━━ MATERIAL SUPPLIED ━━

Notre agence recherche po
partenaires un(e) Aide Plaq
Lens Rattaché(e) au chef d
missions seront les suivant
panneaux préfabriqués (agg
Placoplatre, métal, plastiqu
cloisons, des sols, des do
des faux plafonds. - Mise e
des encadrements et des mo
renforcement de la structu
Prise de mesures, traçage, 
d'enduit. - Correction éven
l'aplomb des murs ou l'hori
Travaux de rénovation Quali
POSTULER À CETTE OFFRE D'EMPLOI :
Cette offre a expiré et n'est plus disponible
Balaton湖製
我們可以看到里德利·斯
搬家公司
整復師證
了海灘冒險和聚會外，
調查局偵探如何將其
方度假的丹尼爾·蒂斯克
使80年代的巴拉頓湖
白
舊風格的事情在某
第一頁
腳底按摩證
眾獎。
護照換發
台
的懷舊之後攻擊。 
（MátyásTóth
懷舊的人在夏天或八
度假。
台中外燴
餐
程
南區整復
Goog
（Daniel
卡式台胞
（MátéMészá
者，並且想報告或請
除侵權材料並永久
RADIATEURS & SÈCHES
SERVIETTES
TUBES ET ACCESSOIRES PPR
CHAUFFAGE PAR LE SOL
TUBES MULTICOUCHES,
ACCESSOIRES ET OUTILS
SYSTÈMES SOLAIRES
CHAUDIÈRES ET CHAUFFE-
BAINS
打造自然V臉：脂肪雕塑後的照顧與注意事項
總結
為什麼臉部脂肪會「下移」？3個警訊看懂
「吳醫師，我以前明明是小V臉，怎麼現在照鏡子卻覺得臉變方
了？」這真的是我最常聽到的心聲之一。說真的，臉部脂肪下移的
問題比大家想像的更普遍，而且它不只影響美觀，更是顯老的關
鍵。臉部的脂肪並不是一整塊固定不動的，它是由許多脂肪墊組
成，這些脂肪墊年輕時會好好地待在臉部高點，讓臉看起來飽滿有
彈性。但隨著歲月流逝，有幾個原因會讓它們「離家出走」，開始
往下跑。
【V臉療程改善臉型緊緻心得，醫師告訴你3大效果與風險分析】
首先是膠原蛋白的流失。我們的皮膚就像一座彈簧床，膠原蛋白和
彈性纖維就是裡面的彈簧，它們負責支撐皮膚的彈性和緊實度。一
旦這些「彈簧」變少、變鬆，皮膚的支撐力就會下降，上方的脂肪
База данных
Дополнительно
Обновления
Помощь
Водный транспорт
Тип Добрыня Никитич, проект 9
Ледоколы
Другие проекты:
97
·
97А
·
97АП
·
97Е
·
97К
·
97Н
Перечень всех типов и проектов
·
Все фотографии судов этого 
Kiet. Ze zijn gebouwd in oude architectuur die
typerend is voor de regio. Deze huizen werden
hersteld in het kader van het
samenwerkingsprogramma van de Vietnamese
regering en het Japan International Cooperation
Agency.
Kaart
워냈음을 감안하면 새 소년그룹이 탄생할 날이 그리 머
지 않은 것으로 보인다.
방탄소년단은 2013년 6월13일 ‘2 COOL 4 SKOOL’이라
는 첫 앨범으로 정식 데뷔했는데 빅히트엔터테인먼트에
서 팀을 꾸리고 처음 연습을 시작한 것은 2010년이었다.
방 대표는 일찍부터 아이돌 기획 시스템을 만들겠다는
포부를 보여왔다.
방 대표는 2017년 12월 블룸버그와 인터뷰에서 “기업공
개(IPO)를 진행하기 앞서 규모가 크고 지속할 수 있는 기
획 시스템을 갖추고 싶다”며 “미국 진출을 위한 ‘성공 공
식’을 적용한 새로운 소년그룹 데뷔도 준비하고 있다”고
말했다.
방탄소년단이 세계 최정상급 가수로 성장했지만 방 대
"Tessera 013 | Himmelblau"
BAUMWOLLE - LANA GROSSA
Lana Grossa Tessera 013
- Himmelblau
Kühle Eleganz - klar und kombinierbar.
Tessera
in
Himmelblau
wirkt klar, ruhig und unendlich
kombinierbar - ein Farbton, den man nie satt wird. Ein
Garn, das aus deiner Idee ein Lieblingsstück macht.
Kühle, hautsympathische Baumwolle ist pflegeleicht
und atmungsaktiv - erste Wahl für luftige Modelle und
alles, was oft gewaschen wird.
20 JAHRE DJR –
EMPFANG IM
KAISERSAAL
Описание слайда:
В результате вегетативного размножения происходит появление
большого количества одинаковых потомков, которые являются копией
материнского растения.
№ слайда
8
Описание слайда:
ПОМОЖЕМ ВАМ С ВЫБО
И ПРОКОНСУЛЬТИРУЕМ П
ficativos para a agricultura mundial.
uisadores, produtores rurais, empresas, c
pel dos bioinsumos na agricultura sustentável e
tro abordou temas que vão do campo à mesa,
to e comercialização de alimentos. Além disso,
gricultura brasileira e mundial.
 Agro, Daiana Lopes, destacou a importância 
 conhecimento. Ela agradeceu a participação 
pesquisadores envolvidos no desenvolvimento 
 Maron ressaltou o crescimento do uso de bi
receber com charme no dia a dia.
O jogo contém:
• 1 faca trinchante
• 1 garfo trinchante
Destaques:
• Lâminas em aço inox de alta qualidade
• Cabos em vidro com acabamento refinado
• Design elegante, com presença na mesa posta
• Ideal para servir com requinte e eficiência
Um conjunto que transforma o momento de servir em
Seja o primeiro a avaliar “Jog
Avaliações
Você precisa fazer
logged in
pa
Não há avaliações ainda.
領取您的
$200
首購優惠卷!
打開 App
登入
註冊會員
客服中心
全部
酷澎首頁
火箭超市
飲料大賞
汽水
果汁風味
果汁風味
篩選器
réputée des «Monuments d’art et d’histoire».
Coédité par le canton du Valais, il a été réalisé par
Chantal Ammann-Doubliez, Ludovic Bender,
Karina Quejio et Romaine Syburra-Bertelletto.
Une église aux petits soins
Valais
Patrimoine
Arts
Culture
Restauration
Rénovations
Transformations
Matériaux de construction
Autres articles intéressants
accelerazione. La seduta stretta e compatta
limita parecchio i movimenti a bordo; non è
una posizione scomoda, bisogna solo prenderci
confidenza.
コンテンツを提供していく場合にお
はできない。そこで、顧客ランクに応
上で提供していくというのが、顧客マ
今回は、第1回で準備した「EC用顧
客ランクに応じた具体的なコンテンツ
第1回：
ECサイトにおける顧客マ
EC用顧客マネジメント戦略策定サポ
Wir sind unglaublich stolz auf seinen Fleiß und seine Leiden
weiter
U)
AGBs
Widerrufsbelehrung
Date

━━━

== PROMPT ==
Give back the entire listing above, matching every line exactly.

== REPLY TO THE EXERCISE ==
Notre agence recherche po
partenaires un(e) Aide Plaq
Lens Rattaché(e) au chef d
missions seront les suivant
panneaux préfabriqués (agg
Placoplatre, métal, plastiqu
cloisons, des sols, des do
des faux plafonds. - Mise e
des encadrements et des mo
renforcement de la structu
Prise de mesures, traçage, 
d'enduit. - Correction éven
l'aplomb des murs ou l'hori
Travaux de rénovation Quali
POSTULER À CETTE OFFRE D'EMPLOI :
Cette offre a expiré et n'est plus disponible
Balaton湖製
我們可以看到里德利·斯
搬家公司
整復師證
了海灘冒險和聚會外，
調查局偵探如何將其
方度假的丹尼爾·蒂斯克
使80年代的巴拉頓湖
白
舊風格的事情在某
第一頁
腳底按摩證
眾獎。
護照換發
台
的懷舊之後攻擊。 
（MátyásTóth
懷舊的人在夏天或八
度假。
台中外燴
餐
程
南區整復
Goog
（Daniel
卡式台胞
（MátéMészá
者，並且想報告或請
除侵權材料並永久
RADIATEURS & SÈCHES
SERVIETTES
TUBES ET ACCESSOIRES PPR
CHAUFFAGE PAR LE SOL
TUBES MULTICOUCHES,
ACCESSOIRES ET OUTILS
SYSTÈMES SOLAIRES
CHAUDIÈRES ET CHAUFFE-
BAINS
打造自然V臉：脂肪雕塑後的照顧與注意事項
總結
為什麼臉部脂肪會「下移」？3個警訊看懂
「吳醫師，我以前明明是小V臉，怎麼現在照鏡子卻覺得臉變方
了？」這真的是我最常聽到的心聲之一。說真的，臉部脂肪下移的
問題比大家想像的更普遍，而且它不只影響美觀，更是顯老的關
鍵。臉部的脂肪並不是一整塊固定不動的，它是由許多脂肪墊組
成，這些脂肪墊年輕時會好好地待在臉部高點，讓臉看起來飽滿有
彈性。但隨著歲月流逝，有幾個原因會讓它們「離家出走」，開始
往下跑。
【V臉療程改善臉型緊緻心得，醫師告訴你3大效果與風險分析】
首先是膠原蛋白的流失。我們的皮膚就像一座彈簧床，膠原蛋白和
彈性纖維就是裡面的彈簧，它們負責支撐皮膚的彈性和緊實度。一
旦這些「彈簧」變少、變鬆，皮膚的支撐力就會下降，上方的脂肪
База данных
Дополнительно
Обновления
Помощь
Водный транспорт
Тип Добрыня Никитич, проект 9
Ледоколы
Другие проекты:
97
·
97А
·
97АП
·
97Е
·
97К
·
97Н
Перечень всех типов и проектов
·
Все фотографии судов этого 
Kiet. Ze zijn gebouwd in oude architectuur die
typerend is voor de regio. Deze huizen werden
hersteld in het kader van het
samenwerkingsprogramma van de Vietnamese
regering en het Japan International Cooperation
Agency.
Kaart
워냈음을 감안하면 새 소년그룹이 탄생할 날이 그리 머
지 않은 것으로 보인다.
방탄소년단은 2013년 6월13일 ‘2 COOL 4 SKOOL’이라
는 첫 앨범으로 정식 데뷔했는데 빅히트엔터테인먼트에
서 팀을 꾸리고 처음 연습을 시작한 것은 2010년이었다.
방 대표는 일찍부터 아이돌 기획 시스템을 만들겠다는
포부를 보여왔다.
방 대표는 2017년 12월 블룸버그와 인터뷰에서 “기업공
개(IPO)를 진행하기 앞서 규모가 크고 지속할 수 있는 기
획 시스템을 갖추고 싶다”며 “미국 진출을 위한 ‘성공 공
식’을 적용한 새로운 소년그룹 데뷔도 준비하고 있다”고
말했다.
방탄소년단이 세계 최정상급 가수로 성장했지만 방 대
"Tessera 013 | Himmelblau"
BAUMWOLLE - LANA GROSSA
Lana Grossa Tessera 013
- Himmelblau
Kühle Eleganz - klar und kombinierbar.
Tessera
in
Himmelblau
wirkt klar, ruhig und unendlich
kombinierbar - ein Farbton, den man nie satt wird. Ein
Garn, das aus deiner Idee ein Lieblingsstück macht.
Kühle, hautsympathische Baumwolle ist pflegeleicht
und atmungsaktiv - erste Wahl für luftige Modelle und
alles, was oft gewaschen wird.
20 JAHRE DJR –
EMPFANG IM
KAISERSAAL
Описание слайда:
В результате вегетативного размножения происходит появление
большого количества одинаковых потомков, которые являются копией
материнского растения.
№ слайда
8
Описание слайда:
ПОМОЖЕМ ВАМ С ВЫБО
И ПРОКОНСУЛЬТИРУЕМ П
ficativos para a agricultura mundial.
uisadores, produtores rurais, empresas, c
pel dos bioinsumos na agricultura sustentável e
tro abordou temas que vão do campo à mesa,
to e comercialização de alimentos. Além disso,
gricultura brasileira e mundial.
 Agro, Daiana Lopes, destacou a importância 
 conhecimento. Ela agradeceu a participação 
pesquisadores envolvidos no desenvolvimento 
 Maron ressaltou o crescimento do uso de bi
receber com charme no dia a dia.
O jogo contém:
• 1 faca trinchante
• 1 garfo trinchante
Destaques:
• Lâminas em aço inox de alta qualidade
• Cabos em vidro com acabamento refinado
• Design elegante, com presença na mesa posta
• Ideal para servir com requinte e eficiência
Um conjunto que transforma o momento de servir em
Seja o primeiro a avaliar “Jog
Avaliações
Você precisa fazer
logged in
pa
Não há avaliações ainda.
領取您的
$200
首購優惠卷!
打開 App
登入
註冊會員
客服中心
全部
酷澎首頁
火箭超市
飲料大賞
汽水
果汁風味
果汁風味
篩選器
réputée des «Monuments d’art et d’histoire».
Coédité par le canton du Valais, il a été réalisé par
Chantal Ammann-Doubliez, Ludovic Bender,
Karina Quejio et Romaine Syburra-Bertelletto.
Une église aux petits soins
Valais
Patrimoine
Arts
Culture
Restauration
Rénovations
Transformations
Matériaux de construction
Autres articles intéressants
accelerazione. La seduta stretta e compatta
limita parecchio i movimenti a bordo; non è
una posizione scomoda, bisogna solo prenderci
confidenza.
コンテンツを提供していく場合にお
はできない。そこで、顧客ランクに応
上で提供していくというのが、顧客マ
今回は、第1回で準備した「EC用顧
客ランクに応じた具体的なコンテンツ
第1回：
ECサイトにおける顧客マ
EC用顧客マネジメント戦略策定サポ
Wir sind unglaublich stolz auf seinen Fleiß und seine Leiden
weiter
U)
AGBs
Widerrufsbelehrung
Date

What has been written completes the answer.